I drilled test holes 1/4” apart near the seams to determine joist width, and even then I missed sometimes and had to re-drill the self-tapping screws once I started installing the hangers. Each hanger “base” spans two joists, but being ~27” long they just barely did. I kept checking and re-checking spacing between seams, the front garage wall and marks I was making on the ceiling to ensure that I ended up with a rectangle and not a rhombus of some kind.

I used a 24" square to ensure my lines were 2' from the front wall and spanning two joists each

Once the first row went up things became a bit trickier—I was now using a 4’ aluminum ruler to guesstimate the spacing of the secon row from the first. It was difficult to ensure squareness at this point, especially when I was teetering near the top of an 8’ ladder. So once again I was checking, re-checking and drilling pilot holes to make sure I was aligned with the joists.

I totally planned the clearance for the light. Yup.

Next step was to start attaching the hanging posts from the bases.

This went pretty quickly, they were very easy to size and put together.

The final step was by far the most frustrating and elicited the most swears-per-minute by me. The platform held by the hanging arms used threaded bolts to attach each of the four 2’x4’ pieces to each other and the quality of the threaded holes was awful. When we went to lift it up into place the middle section buckled and it was extremely difficult to attach each side and corner arm to the platform.

“Fuck,” he said, depressingly. “Shit.”

Once it was kind of leveraged into place and I sorta got the bolts through the hangers and the platform I was able to go to each in turn, back out the bolts and then re-align and re-tighten until flush.
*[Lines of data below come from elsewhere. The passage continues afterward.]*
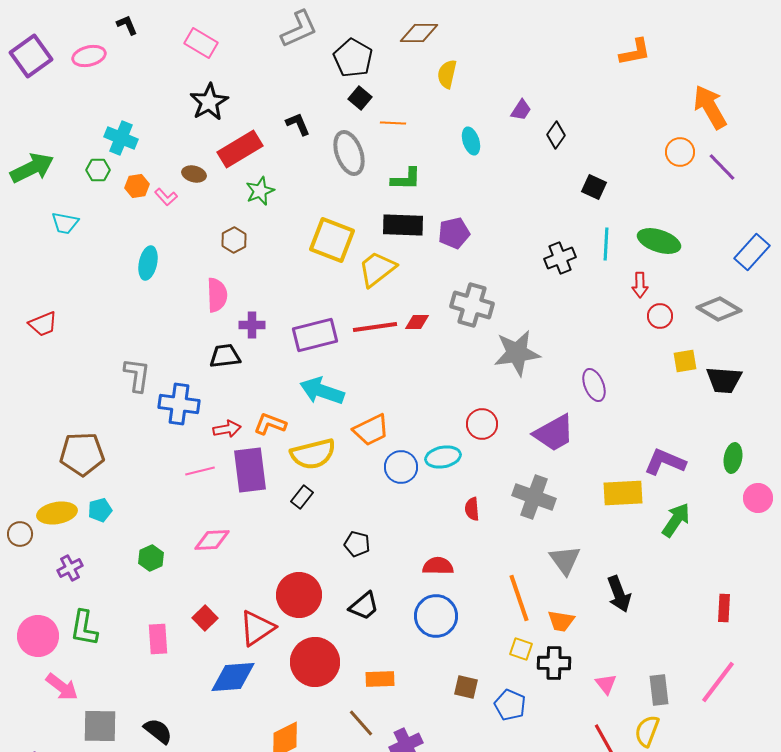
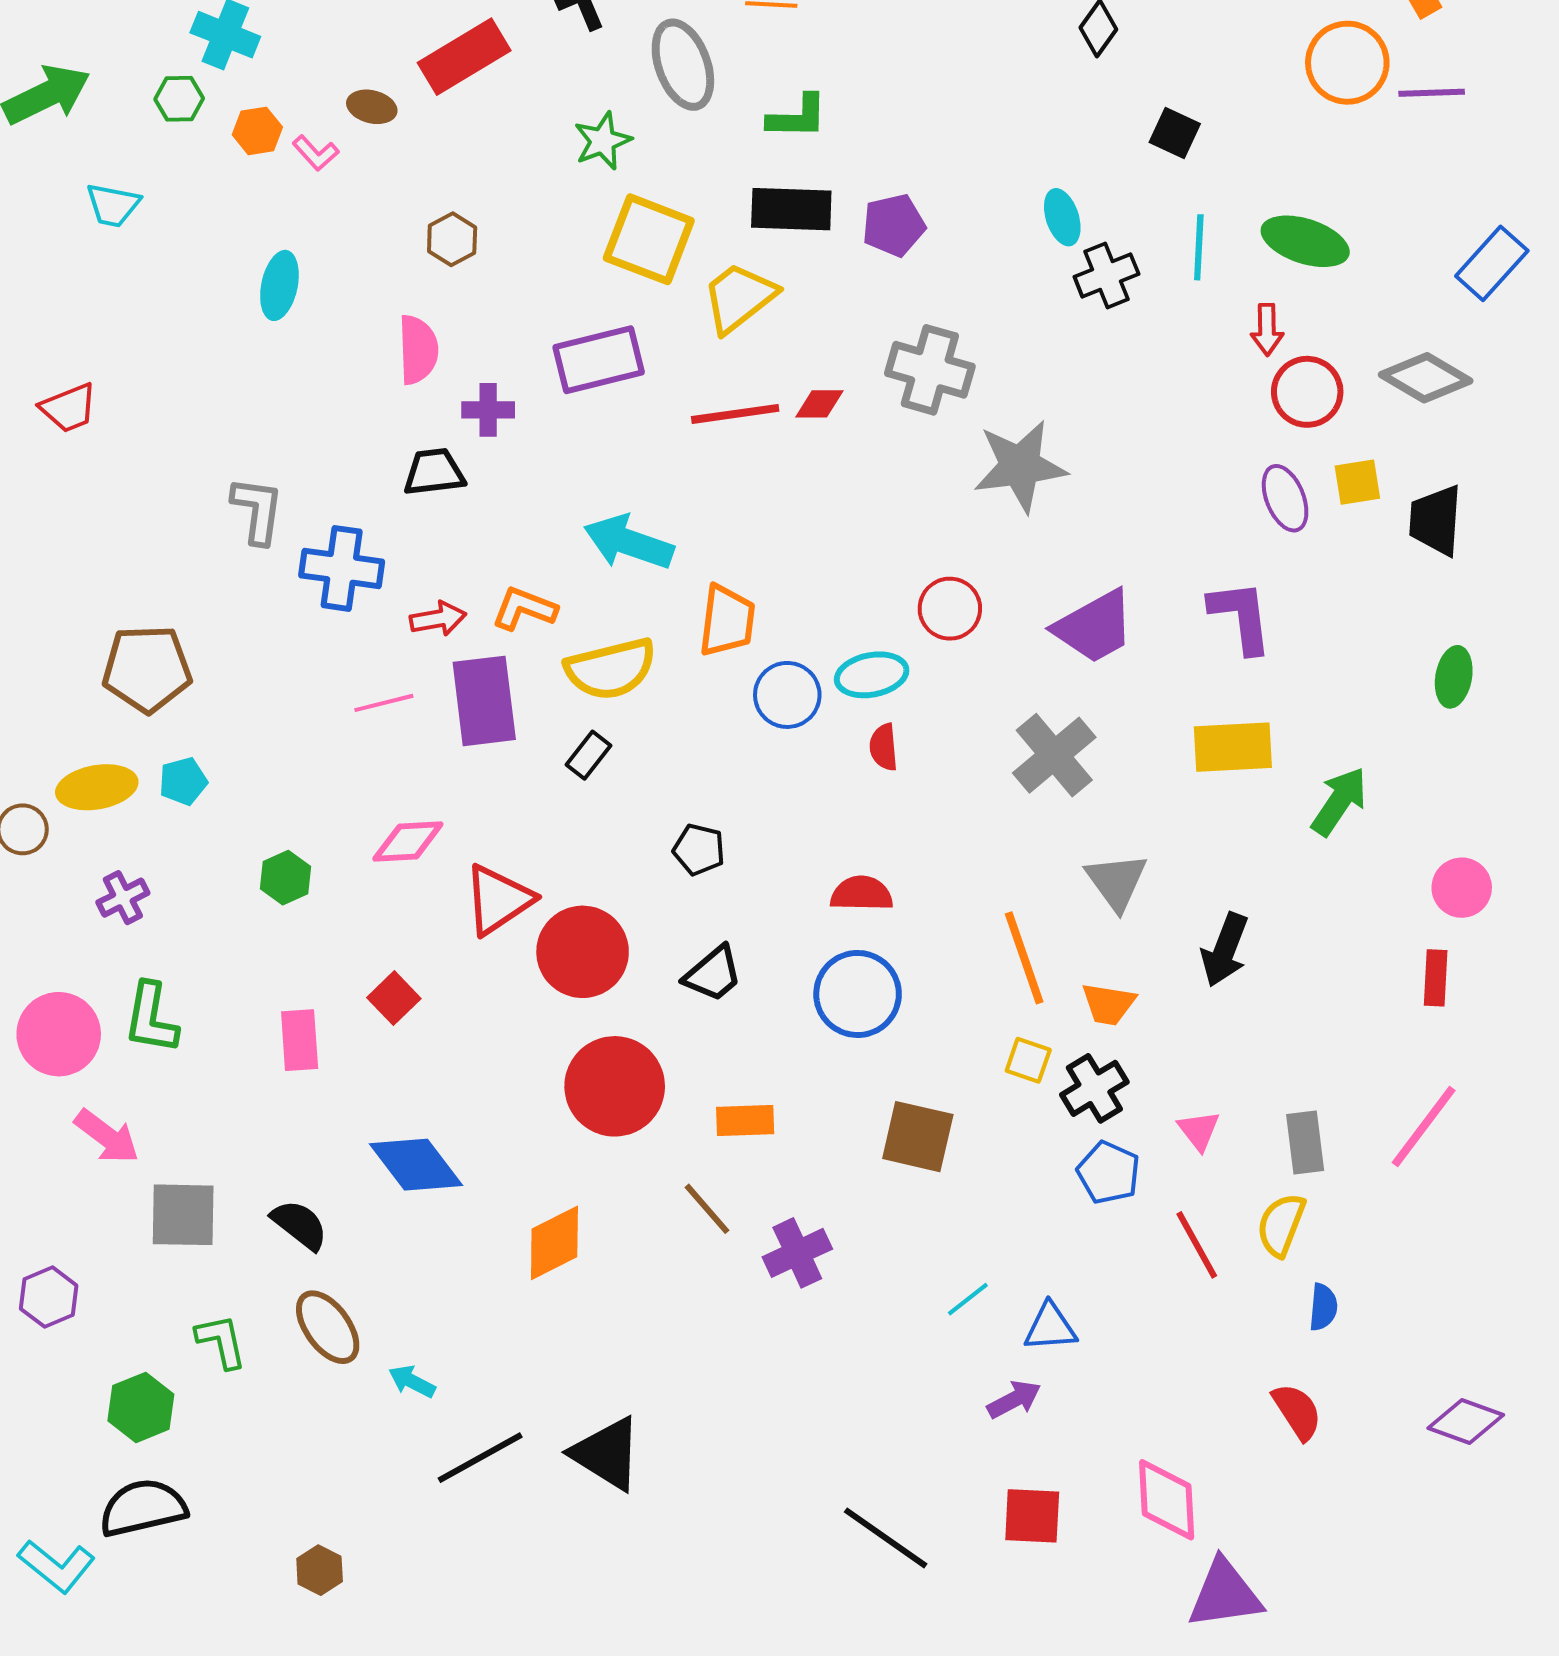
cyan ellipse: (471, 141) -> (1062, 217), moved
orange circle: (680, 152) -> (1347, 63), size x1.4
purple line: (722, 167) -> (1432, 93), turned -48
green star: (260, 191) -> (603, 141), moved
red circle: (660, 316) -> (1307, 392), size x1.4
purple rectangle: (315, 335) -> (599, 360), moved
black trapezoid: (724, 380) -> (1436, 520), turned 90
purple ellipse: (594, 385) -> (1285, 498), moved
orange trapezoid: (371, 430) -> (727, 621), turned -57
purple L-shape: (665, 462) -> (1241, 617), moved, turned 60
gray cross: (534, 497) -> (1054, 755), turned 30
pink circle: (758, 498) -> (1462, 888), moved
red semicircle: (472, 509) -> (884, 747), moved
black arrow: (619, 594) -> (1225, 950), turned 42
red triangle: (257, 628) -> (498, 900), moved
black cross: (554, 663) -> (1094, 1088), turned -32
blue diamond: (233, 677) -> (416, 1165), moved, turned 57
brown square: (466, 687) -> (918, 1137), size x1.5
blue pentagon: (510, 705) -> (1108, 1173), moved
It was at that point that I stopped swearing.

All screws and bolts tightened. Boom, done.

And thus we had ceiling storage in the garage! Before loading it up I let it hang there over the weekend. If my shoddy installation was that bad I wanted it to fall empty onto our truck. But, to my infinite delight, it was still standing and so we started loading it up!

I ended up with about 35+ inches of usable space above the platform with another 6 inches of clearance for the garage door in the up position, so those 12 foot ceiling did do a good job of absorbing random stuff in my house we don’t use very much! And now that we’re putting our camping stuff into inconvenient storage, that means we’ll soon get the hunkering to, uh, go camping. Win—win.